Mendes and Beasley also prepared three new songs for the new album. Mendes describes “Com Que Voz” as “one of my ultimate Fados, I find it extraordinary. the poetry is divine and existentialist, and I’m really proud of what John and I did to make detours from the original melody and harmony.” The performance that opens Saudade, Colour Of Love lives up to that enthusiasm, opening with lush, elegiac strings behind Mendes’ heartrending vocal, then building to a soaring clarinet solo by the Metropole’s Christof May, spurred on by Cédric Hanriot’s muscular piano work.
“Quando Eu Era Pequenina” is an ancient, popular folkloric song for dancing, typically accompanied by piercing laments by female singers. The dance is abstracted into Mário Costa’s opening drum solo, which establishes an unexpected 7/4 rhythm for the piece. “The song is very well known in Portugal, so I wanted to give it a very faraway twist,” Medes explains. The concert closes with “Meu Pobre Capitão,” a new composition by Mendes and Beasley penned in the spirit of the pair’s Fado reinterpretations and here featuring a buoyant audience singalong.
Through these and the half dozen songs from Close To Me, Mendes gives a truly moving and heartfelt performance, fueled by not only the passionate arrangements but by the two years of silence that preceded it. “I definitely experienced some spiritual growth feeling all the love from the musicians and the audience,” she says. “I felt like a phoenix rising from the ashes.”
Maria Mendes From her native Portugal to her adopted home in the Netherlands, Grammy and Latin Grammy-nominated vocalist and composer Maria Mendes has traveled a world of musical expression. Hailed by DownBeat magazine as “a jazz singer of the highest order,” Mendes’ praises have been sung by such legends as Quincy Jones and Hermeto Pascoal. With Wayne Shorter’s blessings, Mendes premiered his contemporary jazz piece “Gaia” in June 2022 in Germany alongside the Bielefeld Philharmonieker, saxophonist Magnus Lindgren and pianist John Beasley.
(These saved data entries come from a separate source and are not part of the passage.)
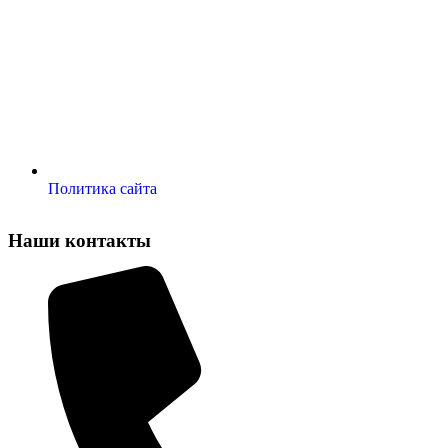
Политика сайта
Наши контакты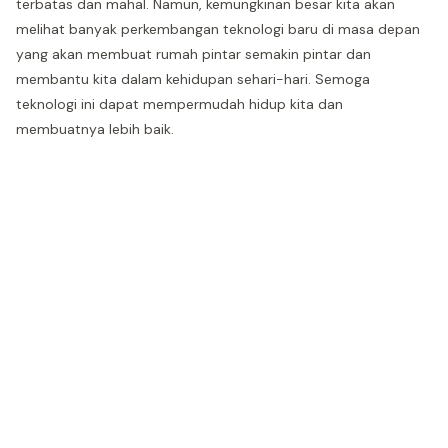
terbatas dan mahal. Namun, kemungkinan besar kita akan
melihat banyak perkembangan teknologi baru di masa depan
yang akan membuat rumah pintar semakin pintar dan
membantu kita dalam kehidupan sehari-hari. Semoga
teknologi ini dapat mempermudah hidup kita dan
membuatnya lebih baik.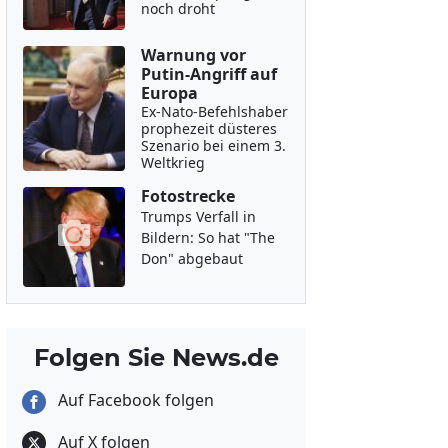
noch droht
Warnung vor
Putin-Angriff auf
Europa
Ex-Nato-Befehlshaber
prophezeit düsteres
Szenario bei einem 3.
Weltkrieg
Fotostrecke
Trumps Verfall in
Bildern: So hat "The
Don" abgebaut
Folgen Sie News.de
Auf Facebook folgen
Auf X folgen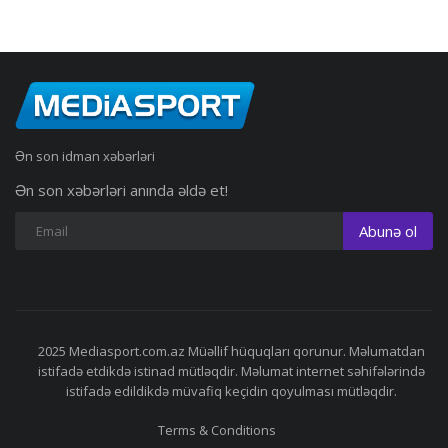
Ən son idman xəbərləri
Ən son xəbərləri anında əldə et!
Abunə ol
2025 Mediasport.com.az Müəllif hüquqları qorunur. Məlumatdan
istifadə etdikdə istinad mütləqdir. Məlumat internet səhifələrində
istifadə edildikdə müvafiq keçidin qoyulması mütləqdir.
Terms & Conditions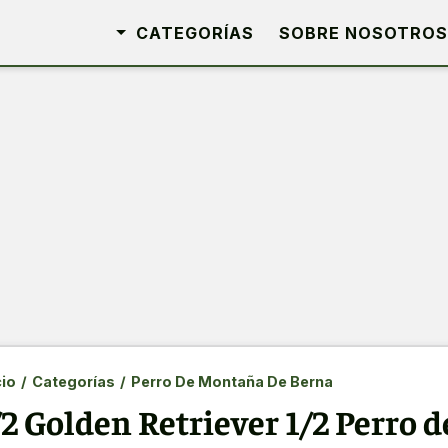
CATEGORÍAS
SOBRE NOSOTROS
cio
/
Categorías
/
Perro De Montaña De Berna
/2 Golden Retriever 1/2 Perro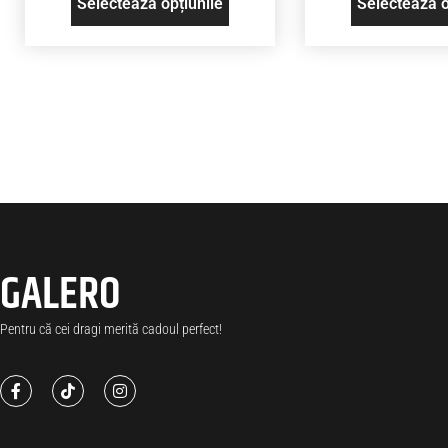
Selectează opțiunile
Selectează o
GALERO
Pentru că cei dragi merită cadoul perfect!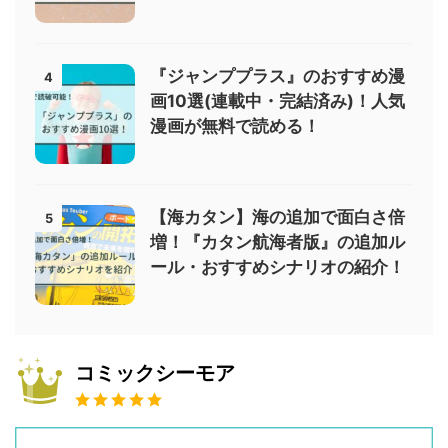
『ジャンププラス』のおすすめ漫
4
画10選(連載中・完結済み)！人気
漫画が無料で読める！
【海カタン】海の追加で面白さ倍
5
増！『カタン航海者版』の追加ル
ール・おすすめシナリオの紹介！
コミックシーモア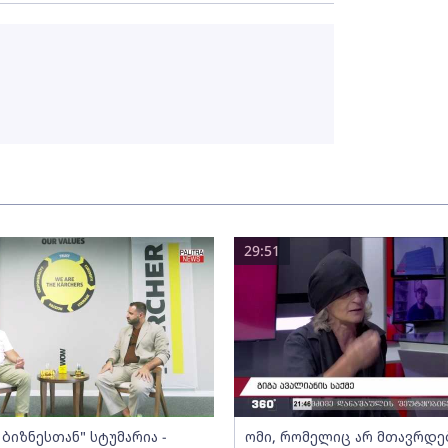
29:51
ბიზნესთან" სტუმარია -
ომი, რომელიც არ მთავრდებ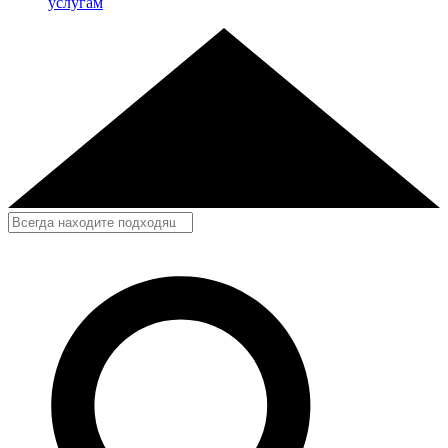
услугам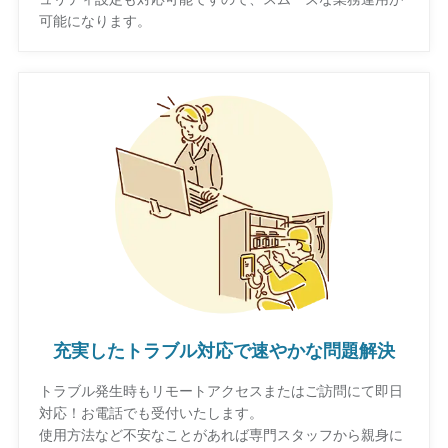
可能になります。
充実したトラブル対応で速やかな問題解決
トラブル発生時もリモートアクセスまたはご訪問にて即日
対応！お電話でも受付いたします。
使用方法など不安なことがあれば専門スタッフから親身に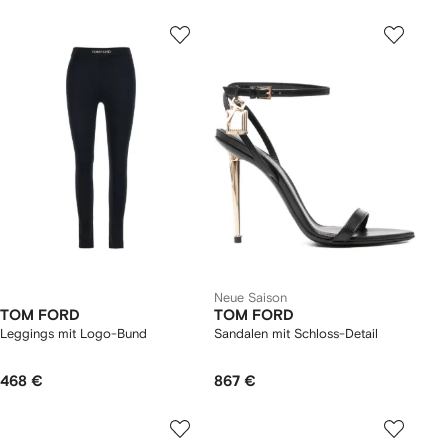
Neue Saison
TOM FORD
TOM FORD
Leggings mit Logo-Bund
Sandalen mit Schloss-Detail
468 €
867 €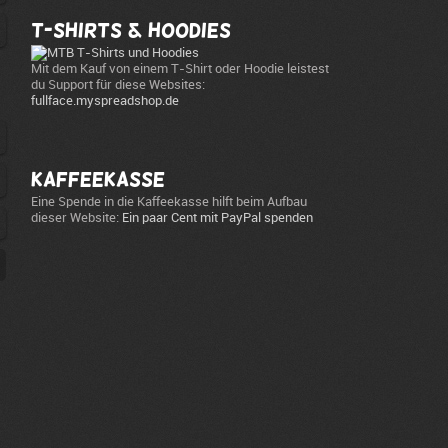
T-Shirts & Hoodies
Mit dem Kauf von einem T-Shirt oder Hoodie leistest
du Support für diese Websites:
fullface.myspreadshop.de
Kaffeekasse
Eine Spende in die Kaffeekasse hilft beim Aufbau
dieser Website:
Ein paar Cent mit PayPal spenden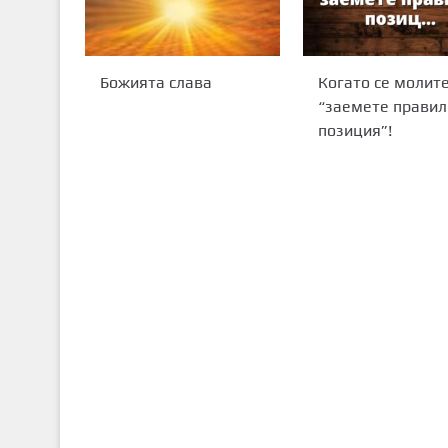
Божията слава
Когато се молит
“заемете правил
позиция”!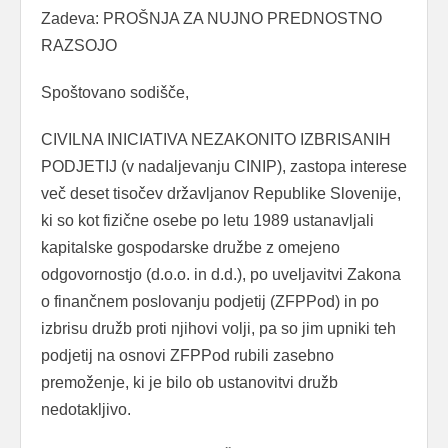
Zadeva: PROŠNJA ZA NUJNO PREDNOSTNO
RAZSOJO
Spoštovano sodišče,
CIVILNA INICIATIVA NEZAKONITO IZBRISANIH
PODJETIJ (v nadaljevanju CINIP), zastopa interese
več deset tisočev državljanov Republike Slovenije,
ki so kot fizične osebe po letu 1989 ustanavljali
kapitalske gospodarske družbe z omejeno
odgovornostjo (d.o.o. in d.d.), po uveljavitvi Zakona
o finančnem poslovanju podjetij (ZFPPod) in po
izbrisu družb proti njihovi volji, pa so jim upniki teh
podjetij na osnovi ZFPPod rubili zasebno
premoženje, ki je bilo ob ustanovitvi družb
nedotakljivo.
Mendes’ song “Inverso,” featuring Anat Cohen, was featured on the soundtrack of the International Emmy-winning Portuguese soap opera Ouro Verde in 2018. The vocalist has released four striking solo albums, most recently blending symphonic jazz and Portuguese Fado on the acclaimed Close To Me and the stunning live album Saudade, Colour of Love. Mendes’ wealth of influences and experiences help make up what Exclusive magazine called “one of the most engaging, enchanting vocal approaches… that exists today.”
Metropole Orkest When you think of an orchestra, you think classical music. That’s not the Metropole Orkest. Playing jazz, pop, world music and film scores, the Metropole Orkest has shared the stage with legends such as Ella Fitzgerald, Dizzy Gillespie, Pat Metheny, Brian Eno, Herbie Hancock, The Basement Jaxx and Bono. The MO invests just as much in playing with the next generation of stars like Kovacs, Robert Glasper, Snarky Puppy, Cory Wong, Gregory Porter, Jacob Collier and Ledisi. Over the years, Metropole Orkest has received no less than 21 Grammy nominations and worked on 4 Grammy-winning productions. The orchestra has produced more than 150 albums and thousands of radio and television broadcasts, requiring over 600 arrangements per year in every imaginable style.
John Beasley Grammy winning and Emmy nominated keyboardist, composer, and arranger John Beasley began his career working with such icons as Miles Davis and Freddie Hubbard and has gone on to perform with a wide range of artists, including Dianne Reeves, Ivan Lins, John Patitucci, Chaka Khan, Christian McBride, Carly Simon, to name a few. Beasley served as Music Director for international tours with Steely Dan, AR Rahman and Queen Latifah and co-MD for Chucho Valdes. He is also the Music Director for the International Jazz Day global gala concerts hosted by the Herbie Hancock Jazz Institute. He has released three albums on Mack Avenue featuring his acclaimed, Thelonious Monk-inspired big band the MONK’estra.